**** LISTED RECORDS ****

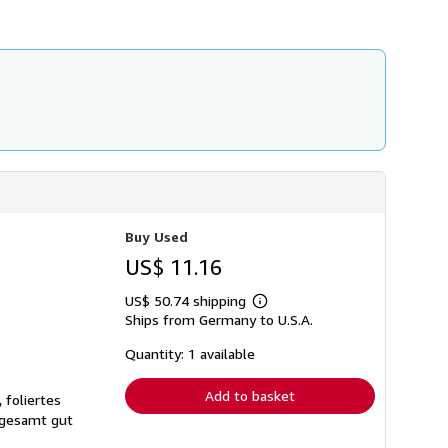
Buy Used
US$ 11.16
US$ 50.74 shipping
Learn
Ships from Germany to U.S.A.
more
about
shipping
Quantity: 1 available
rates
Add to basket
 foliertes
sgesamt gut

****

● WHAT TO PRODUCE
Write out exactly, and only, each line from the one with "Quantity: 1 available" down to the last line of the records above.

● OUTPUT OF THE TASK
Quantity: 1 available
rates
Add to basket
 foliertes
sgesamt gut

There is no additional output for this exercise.